:: Exercise material ::

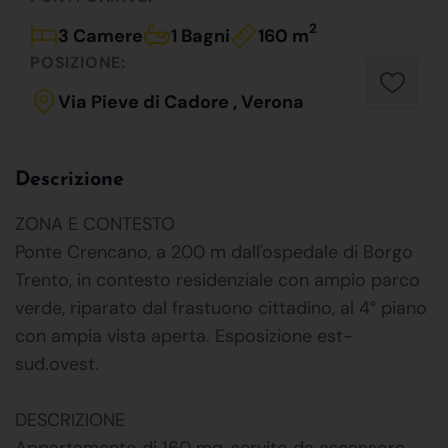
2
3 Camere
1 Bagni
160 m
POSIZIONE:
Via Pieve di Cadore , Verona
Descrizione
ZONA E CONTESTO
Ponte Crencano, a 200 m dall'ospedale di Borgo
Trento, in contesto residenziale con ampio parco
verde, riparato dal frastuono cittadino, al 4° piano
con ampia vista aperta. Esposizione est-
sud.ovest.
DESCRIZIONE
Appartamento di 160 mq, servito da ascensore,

:::
:: Exercise material ::

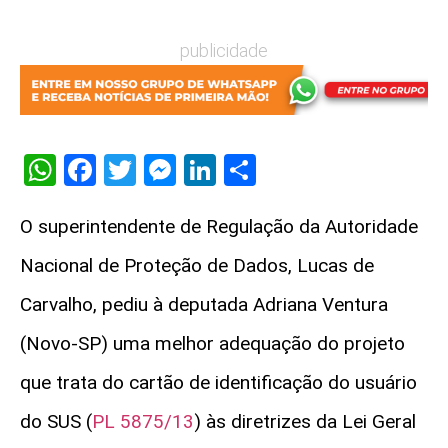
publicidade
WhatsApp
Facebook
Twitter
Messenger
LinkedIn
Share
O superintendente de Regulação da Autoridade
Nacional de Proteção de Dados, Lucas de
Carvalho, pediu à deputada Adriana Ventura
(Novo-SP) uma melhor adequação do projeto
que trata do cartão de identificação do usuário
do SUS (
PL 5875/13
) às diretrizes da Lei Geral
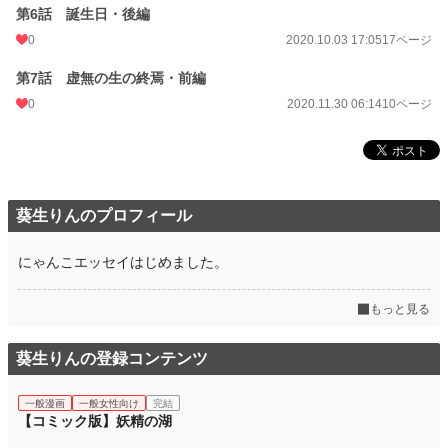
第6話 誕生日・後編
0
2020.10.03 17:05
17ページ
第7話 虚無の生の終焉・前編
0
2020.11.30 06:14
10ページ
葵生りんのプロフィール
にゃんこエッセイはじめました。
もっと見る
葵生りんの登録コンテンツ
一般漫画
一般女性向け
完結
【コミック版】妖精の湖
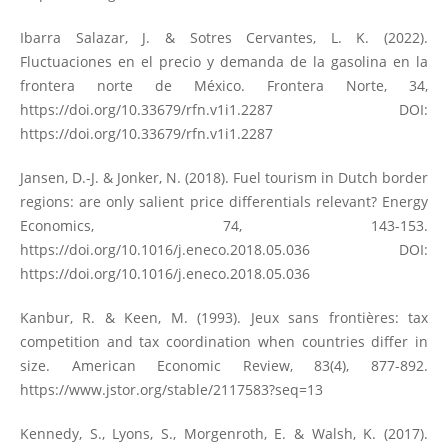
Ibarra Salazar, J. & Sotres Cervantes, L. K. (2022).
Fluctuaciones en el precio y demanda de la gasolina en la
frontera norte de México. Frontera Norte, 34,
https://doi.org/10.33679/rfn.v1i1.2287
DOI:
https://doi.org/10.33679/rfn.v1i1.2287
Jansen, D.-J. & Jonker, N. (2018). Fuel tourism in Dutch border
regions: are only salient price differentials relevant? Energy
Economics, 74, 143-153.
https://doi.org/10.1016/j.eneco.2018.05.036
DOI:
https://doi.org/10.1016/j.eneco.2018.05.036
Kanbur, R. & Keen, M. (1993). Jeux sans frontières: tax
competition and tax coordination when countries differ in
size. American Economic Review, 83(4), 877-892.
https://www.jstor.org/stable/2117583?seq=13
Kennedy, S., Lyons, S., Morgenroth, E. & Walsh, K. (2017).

:::
:: Exercise material ::

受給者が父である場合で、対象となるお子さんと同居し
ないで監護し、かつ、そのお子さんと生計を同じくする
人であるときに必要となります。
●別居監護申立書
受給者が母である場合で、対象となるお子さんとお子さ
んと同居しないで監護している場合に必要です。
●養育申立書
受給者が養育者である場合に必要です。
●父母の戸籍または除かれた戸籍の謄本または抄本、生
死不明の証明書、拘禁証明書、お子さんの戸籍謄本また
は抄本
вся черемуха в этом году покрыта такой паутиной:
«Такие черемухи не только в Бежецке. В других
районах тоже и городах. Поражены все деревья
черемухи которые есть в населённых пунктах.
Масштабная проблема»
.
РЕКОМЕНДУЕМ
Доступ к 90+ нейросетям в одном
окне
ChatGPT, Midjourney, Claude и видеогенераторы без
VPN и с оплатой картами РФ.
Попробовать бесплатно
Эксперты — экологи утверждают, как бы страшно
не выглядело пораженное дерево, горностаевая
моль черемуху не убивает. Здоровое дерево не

:::

Work order:
Look above for the line with "VPN и с оплатой картами РФ." and the line with "моль черемуху не убивает. Здоровое дерево не". Write out those two lines and all the lines between them, exactly, and no others.

Exercise response:
VPN и с оплатой картами РФ.
Попробовать бесплатно
Эксперты — экологи утверждают, как бы страшно
не выглядело пораженное дерево, горностаевая
моль черемуху не убивает. Здоровое дерево не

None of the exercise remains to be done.